Nebuchadrezzar dreamed dreams, and informed the Babylonian astrologers that if they were unable to interpret them they would be cut to pieces and their houses destroyed, whereas did they interpret the visions they would be held in high esteem.
They answered that if the King would tell them his dream they would show the interpretation thereof; but the King said that if they were wise men in truth they would know the dream without requiring to be told it, and upon some of the astrologers of the court replying that the request was unreasonable, he was greatly incensed and ordered all of them to be slain.

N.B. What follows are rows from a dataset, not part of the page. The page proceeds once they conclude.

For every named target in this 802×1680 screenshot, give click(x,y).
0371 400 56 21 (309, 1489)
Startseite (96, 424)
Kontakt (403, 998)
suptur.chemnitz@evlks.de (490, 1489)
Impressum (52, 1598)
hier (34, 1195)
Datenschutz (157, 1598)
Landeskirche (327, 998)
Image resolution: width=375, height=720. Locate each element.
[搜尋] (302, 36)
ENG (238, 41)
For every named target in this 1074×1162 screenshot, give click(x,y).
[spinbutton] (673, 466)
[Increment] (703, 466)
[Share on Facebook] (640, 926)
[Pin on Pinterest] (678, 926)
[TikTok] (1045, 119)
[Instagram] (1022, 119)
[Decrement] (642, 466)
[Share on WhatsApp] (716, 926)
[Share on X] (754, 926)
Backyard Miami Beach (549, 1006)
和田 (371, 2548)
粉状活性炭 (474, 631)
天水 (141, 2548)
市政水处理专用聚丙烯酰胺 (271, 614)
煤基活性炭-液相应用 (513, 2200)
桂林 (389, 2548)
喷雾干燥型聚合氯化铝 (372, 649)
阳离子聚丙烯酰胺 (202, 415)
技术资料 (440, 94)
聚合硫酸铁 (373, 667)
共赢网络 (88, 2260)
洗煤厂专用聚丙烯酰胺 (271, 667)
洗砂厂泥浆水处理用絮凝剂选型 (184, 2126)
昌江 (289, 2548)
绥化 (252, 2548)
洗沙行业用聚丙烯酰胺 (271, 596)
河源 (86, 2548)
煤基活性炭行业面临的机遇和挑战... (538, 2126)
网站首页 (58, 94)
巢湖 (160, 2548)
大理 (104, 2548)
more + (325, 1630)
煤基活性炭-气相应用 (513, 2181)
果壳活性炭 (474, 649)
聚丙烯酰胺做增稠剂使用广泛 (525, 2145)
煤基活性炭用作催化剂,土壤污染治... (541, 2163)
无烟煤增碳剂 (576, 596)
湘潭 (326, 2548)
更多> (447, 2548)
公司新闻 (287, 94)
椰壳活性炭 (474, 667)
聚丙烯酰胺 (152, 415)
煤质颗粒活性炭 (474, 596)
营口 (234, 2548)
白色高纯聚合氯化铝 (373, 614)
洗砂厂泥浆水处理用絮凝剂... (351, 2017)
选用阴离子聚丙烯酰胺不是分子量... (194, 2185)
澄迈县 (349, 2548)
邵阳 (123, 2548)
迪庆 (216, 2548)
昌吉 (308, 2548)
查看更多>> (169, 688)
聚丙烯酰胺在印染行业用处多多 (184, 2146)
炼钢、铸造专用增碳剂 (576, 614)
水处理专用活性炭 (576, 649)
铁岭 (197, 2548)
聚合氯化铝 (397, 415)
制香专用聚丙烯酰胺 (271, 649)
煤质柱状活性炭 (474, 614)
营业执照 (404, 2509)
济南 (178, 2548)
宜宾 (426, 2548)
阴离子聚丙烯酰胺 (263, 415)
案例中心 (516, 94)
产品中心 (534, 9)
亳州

But in a vision of the night the secret was revealed to Daniel, who begged that the wise men of Babylon be not destroyed, and going to a court official he offered to interpret the dream.
He told the King that in his dream he had beheld a great image, whose brightness and form were terrible. The head of this image was of fine gold, the breast and arms of silver, and the other parts of brass, excepting the legs which were of iron, and the feet which were partly of that metal and partly of clay.
But a stone was cast at it which smote the image upon its feet and it brake into pieces and the wind swept away the remnants. The stone that had smitten it became a great mountain and filled the whole earth.
Then Daniel proceeded to the interpretation. The King, he said, represented the golden head of the image; the silver an inferior kingdom which would rise after Nebuchadrezzar’s death; and a third of brass which should bear rule over all the earth.
The fourth dynasty from Nebuchadrezzar would be as strong as iron, but since the toes of the image’s feet were partly of iron and partly of clay, so should that kingdom be partly strong and partly broken.
Nebuchadrezzar was so awed with the interpretation that he fell upon his face and worshipped Daniel, telling him how greatly he honoured the God who could have revealed such secrets to him; and he set him as ruler over the whole province of Babylon, and made him chief of the governors over all the wise men of that kingdom.”
Lewis Spence, Myths and Legends of Babylonia and Assyria, 1917, pp. 37-8.